В ответ Фидель лишь улыбнулся. Что и говорить, такой коалицией действительно можно было гордиться. Дабы ее создать, пришлось в свое время примирить коммунистов с троцкистами, а социал-демократов — с левыми социалистами. А об анархистах и говорить нечего — эти ребята и вовсе считали всех остальных предателями и буржуями. Однако авторитет Кастро все же оказался достаточно высок — и все левые партии в конце концов нашли общий язык.

— Это просто какая-то тирания… — пробормотал Родригес, тяжело опускаясь в кресло.

— Какая же это тирания? — удивился президент. — Это самая настоящая демократия. Кто же виноват в том, что народ предпочитает голосовать за социалистические партии, а не за ваших центристов?

— Народ испорчен вашей пропагандой, — махнул рукой профессор. — Он развращен социализмом.

— Называйте это как хотите, — пожал плечами Фидель. — Да, нашему народу по нраву социализм. Да, рабочему нравится, что его завод принадлежит не капиталисту, как на Западе — но и не государству, как в Германии или, скажем, России — а именно ему и его товарищам по работе. Да, крестьянин доволен, что работает на своей земле — или же на кооперативной — а не на помещичьей. Да, трудящийся рад бесплатной медицине и бесплатному же образованию. Все это так. Но что же здесь плохого, гражданин Родригес?

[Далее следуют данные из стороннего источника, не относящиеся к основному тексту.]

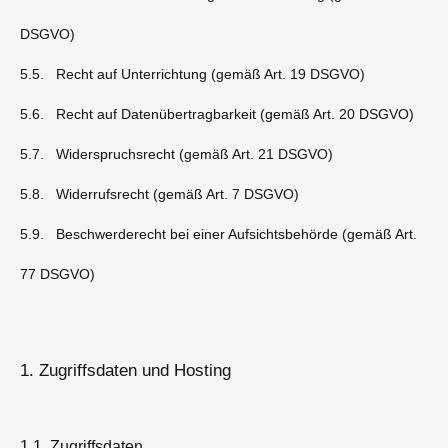
DSGVO)
5.5. Recht auf Unterrichtung (gemäß Art. 19 DSGVO)
5.6. Recht auf Datenübertragbarkeit (gemäß Art. 20 DSGVO)
5.7. Widerspruchsrecht (gemäß Art. 21 DSGVO)
5.8. Widerrufsrecht (gemäß Art. 7 DSGVO)
5.9. Beschwerderecht bei einer Aufsichtsbehörde (gemäß Art.
77 DSGVO)
1. Zugriffsdaten und Hosting
1.1. Zugriffsdaten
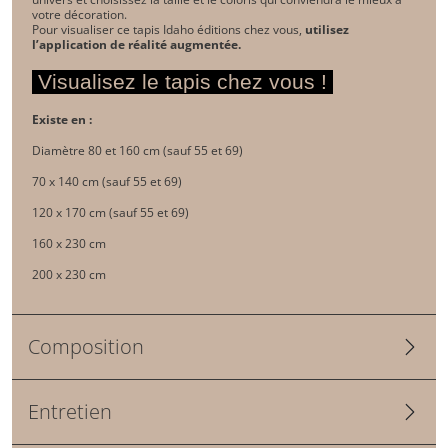
votre décoration.
Pour visualiser ce tapis Idaho éditions chez vous,
utilisez
l’application de réalité augmentée
.
Visualisez le tapis chez vous !
Existe en :
Diamètre 80 et 160 cm (sauf 55 et 69)
70 x 140 cm (sauf 55 et 69)
120 x 170 cm (sauf 55 et 69)
160 x 230 cm
200 x 230 cm
Composition
Entretien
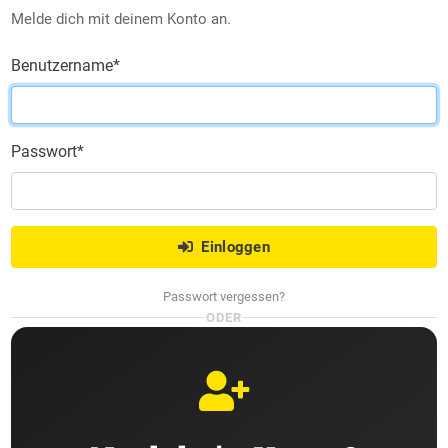
Melde dich mit deinem Konto an.
Benutzername
*
Passwort
*
Einloggen
Passwort vergessen?
ODER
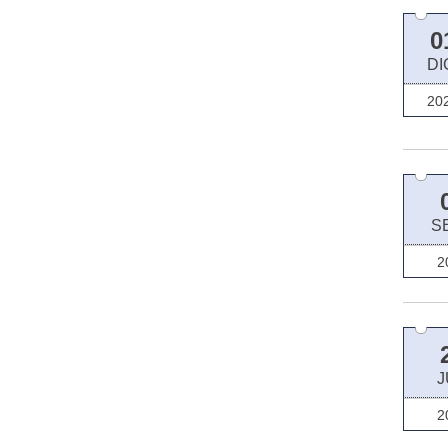
0
DI
20
S
2
J
2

— Но ведь такая экономика страшно неэффективна! — убежденно заявил Родригес.

— Неэффективна для кого? — хитро прищурился президент, невольно подражая Владимиру Ленину. — Для эксплуататора, который не может больше наживаться на чужом труде? Или для трудящегося, который твердо знает, что не будет выброшен на улицу?

— Так долго продолжаться не может, — не сдавался Родригес. — Такая экономика долго не протянет. Пока что она держится на плаву лишь благодаря туризму и германской помощи.

— Иными словами, — лукаво усмехнулся Кастро, — вы признаете, что правительство ведет разумную внешнюю политику?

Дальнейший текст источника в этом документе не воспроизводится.